The Malibu Hotel, on Albert Road, was hauled before a council licensing panel yesterday following a catalogue of complaints about noise and anti-social behaviour.

It was the second time the guesthouse had been before the committee in six months, and follows a five-week closure order imposed by the magistrates court which came to an end on May 30.

Councillors agreed the hotel could carry on serving alcohol but imposed a number of new conditions on the licence.

These include reducing the licensing hours from the current hours of 11am to 3am to 11am to 2am, and ordering a maximum capacity of 110 guests. The venue was also ordered to employ a door supervisor daily from 10pm until 6am.

After the hearing owner Jonathan Hartley (pictured) said he hoped to work with the licensing authorities in future.

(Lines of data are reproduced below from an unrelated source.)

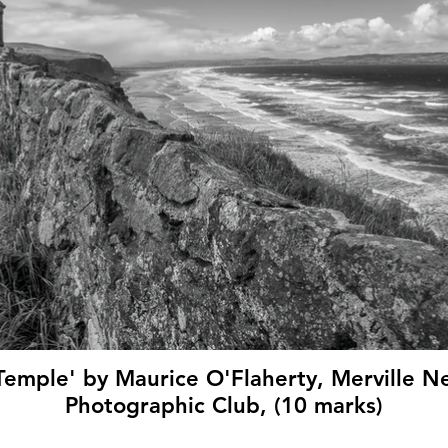
emple' by Maurice O'Flaherty, Merville
Photographic Club, (10 marks)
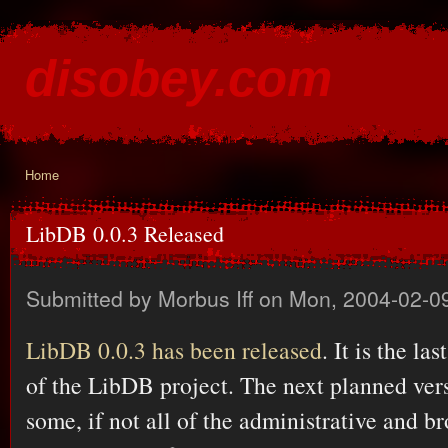
Ski
mai
disobey.com
con
content for the discontented
Home
You are here
LibDB 0.0.3 Released
Submitted by
Morbus Iff
on Mon, 2004-02-09
LibDB 0.0.3 has been released
. It is the la
of the LibDB project. The next planned vers
some, if not all of the administrative and br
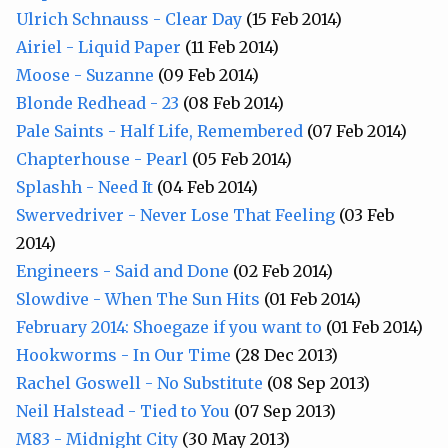
Ulrich Schnauss - Clear Day
(15 Feb 2014)
Airiel - Liquid Paper
(11 Feb 2014)
Moose - Suzanne
(09 Feb 2014)
Blonde Redhead - 23
(08 Feb 2014)
Pale Saints - Half Life, Remembered
(07 Feb 2014)
Chapterhouse - Pearl
(05 Feb 2014)
Splashh - Need It
(04 Feb 2014)
Swervedriver - Never Lose That Feeling
(03 Feb
2014)
Engineers - Said and Done
(02 Feb 2014)
Slowdive - When The Sun Hits
(01 Feb 2014)
February 2014: Shoegaze if you want to
(01 Feb 2014)
Hookworms - In Our Time
(28 Dec 2013)
Rachel Goswell - No Substitute
(08 Sep 2013)
Neil Halstead - Tied to You
(07 Sep 2013)
M83 - Midnight City
(30 May 2013)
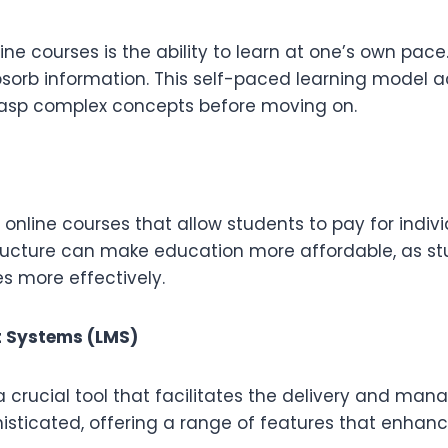
e courses is the ability to learn at one’s own pace.
bsorb information. This self-paced learning model 
grasp complex concepts before moving on.
 online courses that allow students to pay for indiv
tructure can make education more affordable, as s
s more effectively.
 Systems (LMS)
rucial tool that facilitates the delivery and mana
sticated, offering a range of features that enhanc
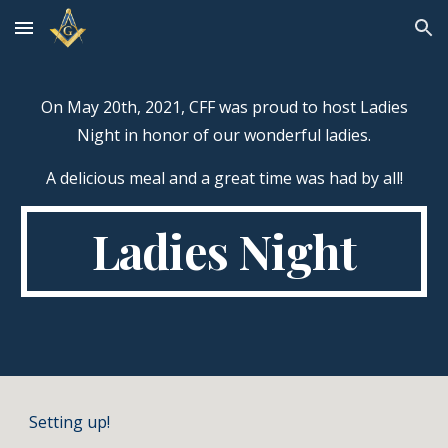
Skip to main content
Skip to navigation
On May 20th, 2021, CFF was proud to host Ladies
Night in honor of our wonderful ladies.
A delicious meal and a great time was had by all!
Ladies Night
Setting up!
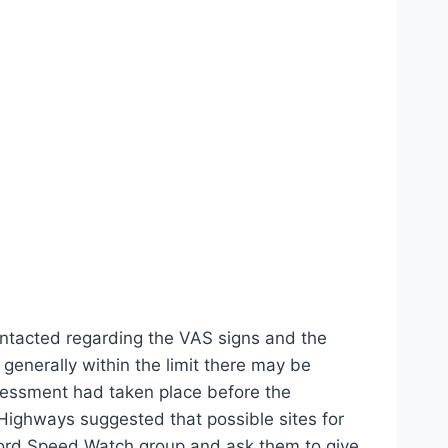
ntacted regarding the VAS signs and the
enerally within the limit there may be
ssessment had taken place before the
Highways suggested that possible sites for
dford Speed Watch group and ask them to give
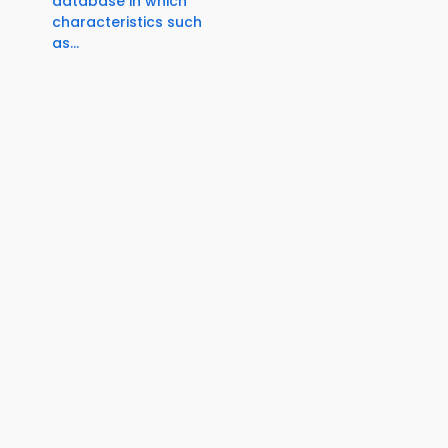
database in which
characteristics such
as...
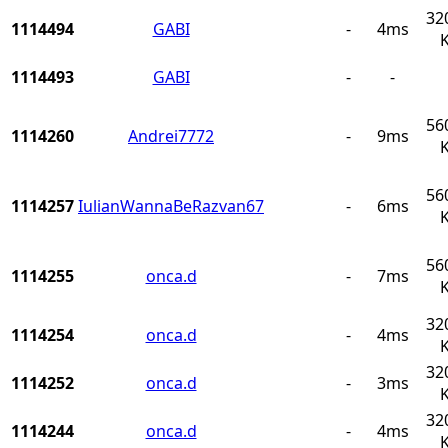
32
1114494
GABI
-
4ms
1114493
GABI
-
-
56
1114260
Andrei7772
-
9ms
56
1114257
IulianWannaBeRazvan67
-
6ms
56
1114255
onca.d
-
7ms
32
1114254
onca.d
-
4ms
32
1114252
onca.d
-
3ms
32
1114244
onca.d
-
4ms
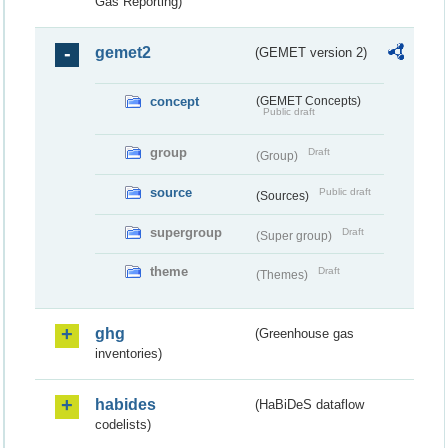
Gas Reporting)
gemet2
(GEMET version 2)
concept
(GEMET Concepts)
Public draft
group
Draft
(Group)
source
Public draft
(Sources)
supergroup
Draft
(Super group)
theme
Draft
(Themes)
ghg
(Greenhouse gas
inventories)
habides
(HaBiDeS dataflow
codelists)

He added: “We are going to work more closely with licensing and with our neighbours as well, which is what we should have done before because I think better communication is the key.

“We have already had a door supervisor on this last weekend, and it worked well.

“The lower capacity will enable us to have greater control over people. It means we will have to find alternative accommodation for some of the people we have booked in on the busiest weekends.”

Blackpool Council’s chairman of licensing Coun Norman Hardy, who chaired yesterday’s panel, said officers would continue to check the venue to ensure it adhered to the new conditions.

He said after the hearing: “I have tried to build bridges between the applicant and his neighbours.

“With a licence, the council can always put conditions on and the premises owner is always thinking about those conditions so they don’t breach them.”

The Malibu, which targets the stag and hen trade, has 21 days in which to appeal the council’s decision if it wishes.